2000s Archive

The Quirky Dozen

Originally Published November 2001
Forget competition and cliques. This crew of professional bakers, says Charity Ferreira, just want to figure out the best way to make a really great cake.

Lined up in row after row on a table at the front of the room, the 60 angel food cakes looked more like vague acquaintances than twins or even relatives. There were pumpernickel-brown cakes and cakes as pale as marshmallows. Tall, statuesque cakes sat next to short, stubby cakes. A few sagged in the middle or slouched to one side as if embarrassed by the way they had turned out. Some appeared to have been sandblasted smooth; others had a nubby surface like the nap of a suede jacket.

Despite their stunning differences, though, these cakes all shared one surprising characteristic: Each had been baked by a professional baker following exactly the same recipe.

Most people would find this amazing, not to say discouraging. For the San Francisco-based Baker's Dozen, though, there was nothing in the least disconcerting about the idea that one recipe could produce such wildly disparate results. But, then, this is not just any group. Founded 12 years ago by a handful of bakers, it sprang from a desire to pool experiences. "Baking professionally can be isolating," explains Carolyn Weil, one of the group's founders, who discovered that she wasn't the only one craving fellowship when more than 40 bakers and pastry chefs showed up at the first meeting.

Today, the group is more than 350 strong. Members get together periodically to conduct tastings, perform kitchen experiments, and debate such topics as "technique versus equipment in soft and hard meringues." Appropriately enough for a profession with a reputation for nurturing quixotic solo operatives, the Baker's Dozen is amiably anarchistic. They have no hierarchy, no newsletter, and no regularly scheduled meetings. Low dues make membership accessible to even the most impoverished culinary school grad. And while the Baker's Dozen's mailing list contains the names of luminaries such as Flo Braker and Marion Cunningham, the organization is founded on the premise that even a rank neophyte can make an important contribution, just as the most exalted expert can produce a colossal failure.

"There are no secrets here," says Braker. "We have absolutely no shame. You might think that some of these people never make a mistake, but you wouldn't believe some of the flops!"

Even the most cursory glance at the table provided ample evidence that her pronouncement was more than just rhetoric. Because the army of cakes sitting there had been made from the same quantities of the same ingredients, the assembled bakers soon focused on the issue of technique, specifically on what each had done differently when following the recipe. It became clear that many of the variations in the finished cakes could be attributed to the way in which the bakers had whipped their egg whites. The most successful cakes, those that were light and tender, had been made with soft, droopy whites.

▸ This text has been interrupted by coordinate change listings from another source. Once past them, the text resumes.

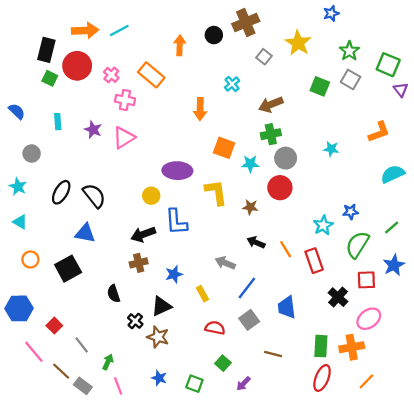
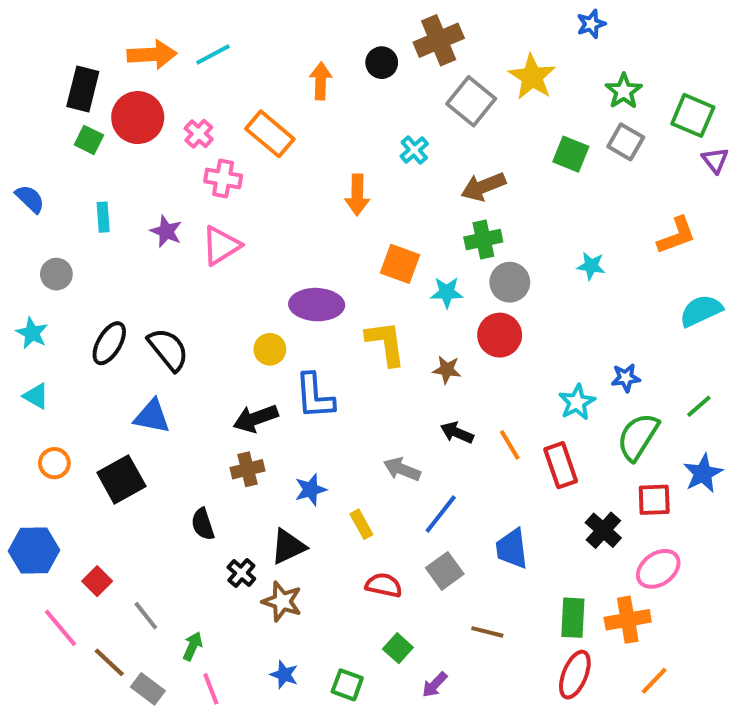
gray square: (264, 57) -> (471, 101), size x1.6

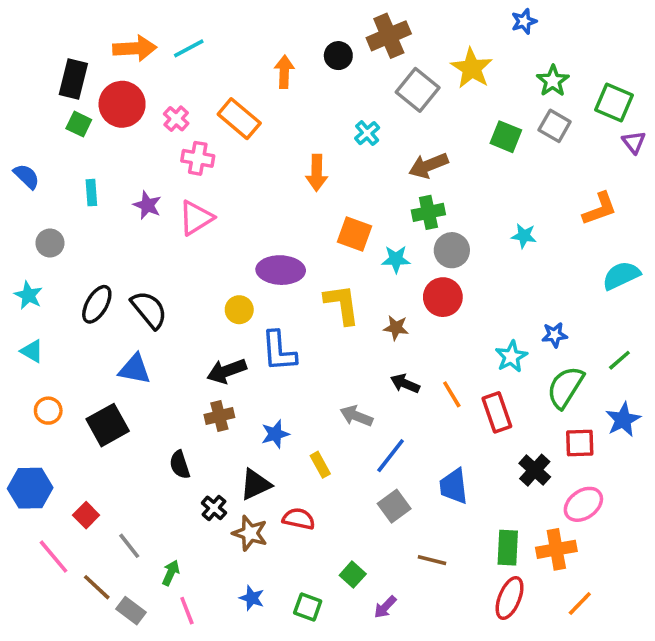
red semicircle: (384, 585) -> (299, 519), moved

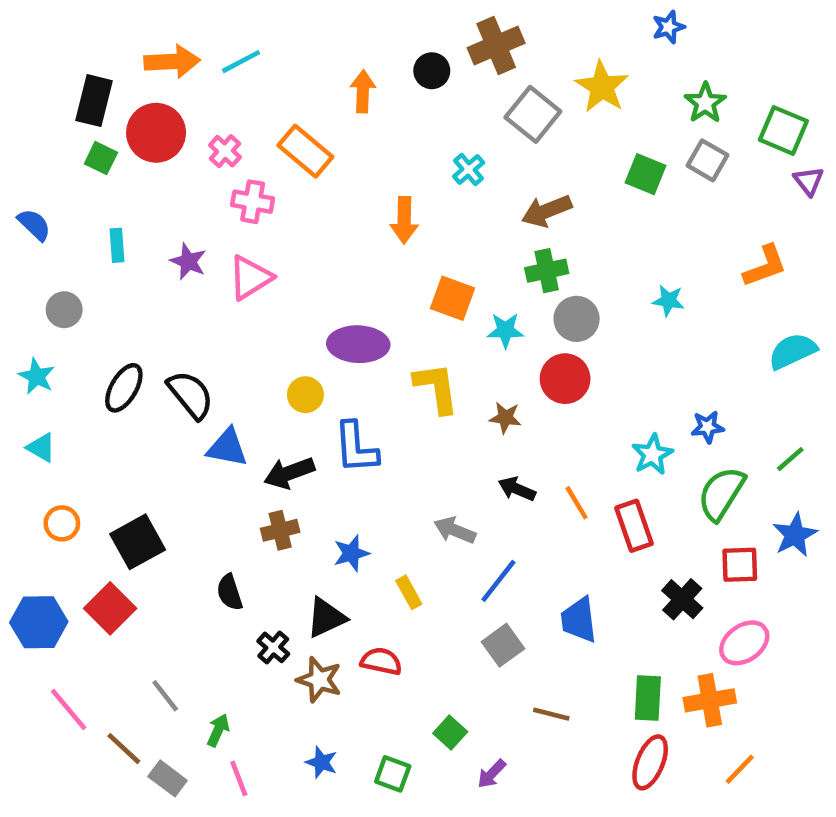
blue triangle: (135, 369) -> (227, 448), moved
red square: (86, 515) -> (110, 608), moved, size x1.5

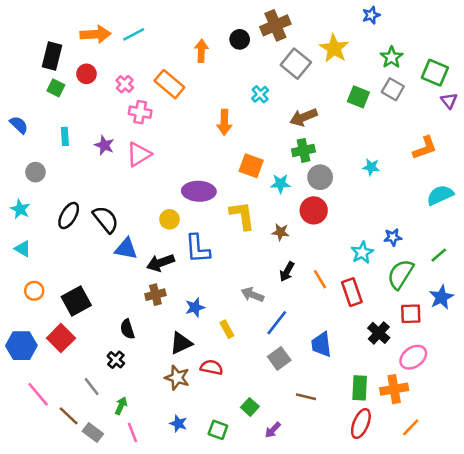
red circle: (156, 133) -> (87, 74), size x0.6
black arrow: (517, 489) -> (287, 272), turned -84
black cross: (273, 647) -> (116, 360), moved

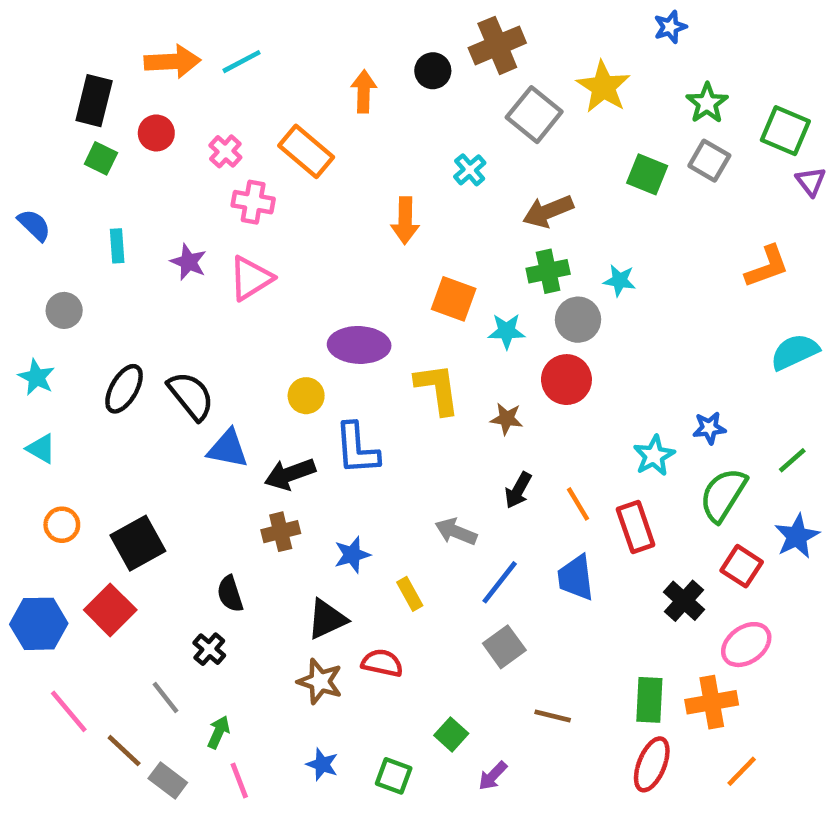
cyan star: (371, 167) -> (619, 280), moved
red square: (411, 314) -> (742, 566), turned 35
blue trapezoid: (321, 344) -> (576, 578), moved

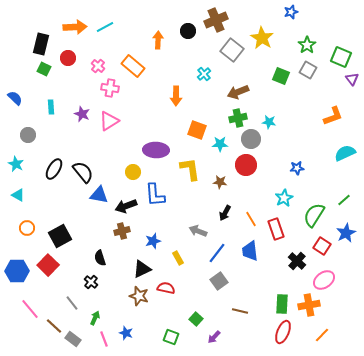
blue star: (709, 428) -> (297, 168), moved
blue star: (322, 764) -> (126, 333), moved

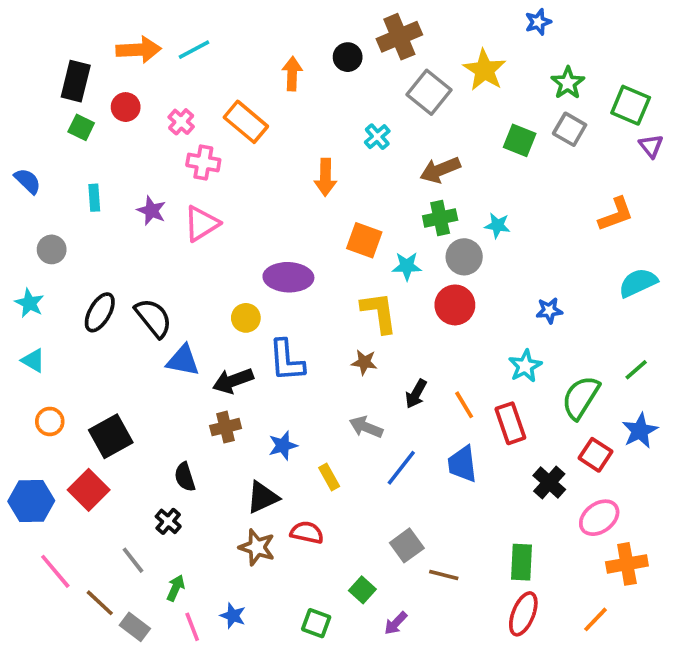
yellow L-shape: (190, 169) -> (379, 312), moved
brown star: (220, 182) -> (364, 362), moved
gray square: (219, 281) -> (407, 545), moved
orange cross: (309, 305) -> (627, 564), moved

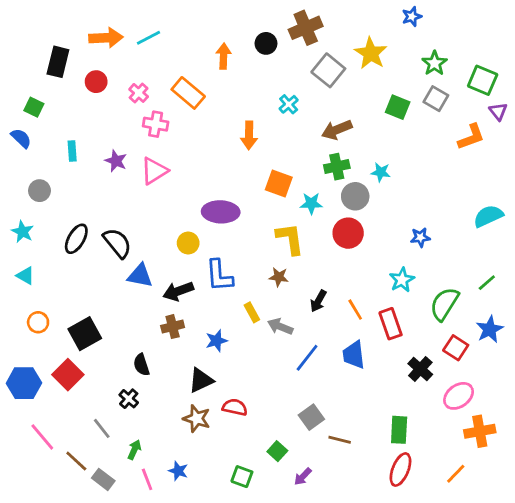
green square: (81, 127) -> (34, 107), moved
orange L-shape: (616, 214) -> (471, 137), moved
yellow rectangle: (329, 477) -> (252, 312), moved

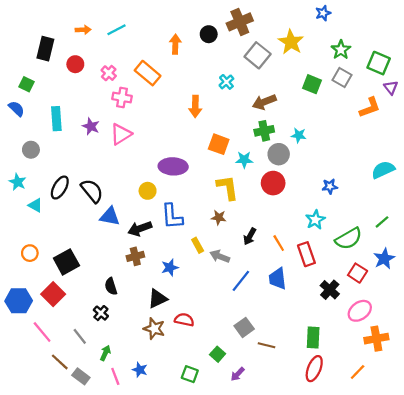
orange arrow: (106, 38) -> (83, 30), size x0.6
cyan rectangle: (72, 151) -> (56, 119), size x1.5
cyan triangle: (25, 276) -> (35, 205), moved
green semicircle: (444, 304) -> (349, 239), turned -152
pink line: (42, 437) -> (42, 332), moved

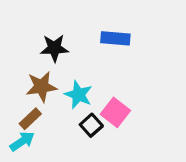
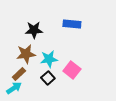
cyan star: (78, 95) -> (49, 59), turned -30
black square: (91, 125) -> (48, 78), moved

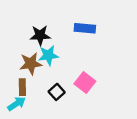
cyan star: (49, 59) -> (48, 55), moved
brown rectangle: (19, 74) -> (22, 87), turned -48

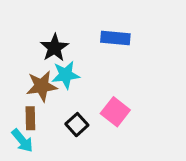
black star: (40, 35) -> (54, 48), turned -30
cyan arrow: (17, 104) -> (22, 141), turned 84

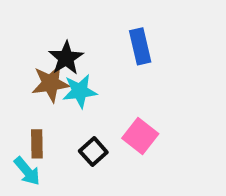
blue rectangle: (115, 38) -> (140, 46), turned 72
brown star: (42, 86) -> (50, 83), moved

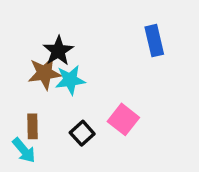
blue rectangle: (140, 46) -> (154, 41), moved

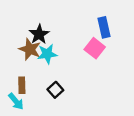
brown star: (45, 73) -> (30, 49), turned 30
pink square: (123, 119) -> (95, 48), moved

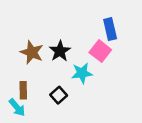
black star: (39, 34) -> (60, 51), moved
cyan star: (47, 54) -> (82, 73), moved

"Think of the egg whites as a bubble," suggested Weil. "You want them at the point where they still have room to expand, not when they are about to pop." Weil's observation sparked an animated discussion on the optimal size and shininess of the bubbles at the side of the mixing bowl, the precise way a dollop of softly whipped white loops back on itself, and the relative merits of using cream of tartar or a copper bowl.

But the assembled bakers did more than just bat the issue around. They know from experience that it is one thing to talk about these issues—a process that can make "soft peaks" sound maddeningly glib—but quite another to distill the information so obtained into a recipe that yields consistent results. So, working as a group, they went on to decide how best to fit what they learned that day into a revised version of the original angel food cake recipe.

This more foolproof version is among the recipes included in The Baker's Dozen Cookbook, published this month. Editors include Alice Medrich on chocolate, Lindsey Shere on tarts, and Carol Field, Fran Gage, and Peter Reinhart on bread. Cook¬book author and baking legend Marion Cunningham hopes the book will inspire bakers across the country to form supportive networks based, like the Baker's Dozen, on the exchange of information.

"Our only mission is to learn and pass our knowledge on to others," says Cunningham. "Luckily, we'll never run out of things to learn."

BAKERS' TIPS

Over the years, the Baker's Dozen have investigated everything from brands of baking powder to types of pie thickeners. Here are some of their findings:

  • Regular commercial cream cheese makes a smoother, silkier-textured cheesecake than cream cheese without gums or stabilizers.
  • Cake flour usually makes a light, tender cake, but it is not always the optimum choice. Some cakes, like pound cake and sponge cake, benefit from a slightly sturdier texture.
  • Rumford baking powder imparts no metallic aftertaste to baked goods.
  • Cornstarch and tapioca flour are preferred as pie thickeners because they are clear and set quickly.
  • Tahitian vanilla is nearly undetectable in baked goods but adds a delicate flavor to custards. Madagascar vanilla is better suited to cookies and cakes.
  • In some cases the difference between a chocolate cake and a brownie is just a matter of how you mix the ingredients.
  • The most important discovery: There is more than one right answer. Very good results can often be obtained in several different ways.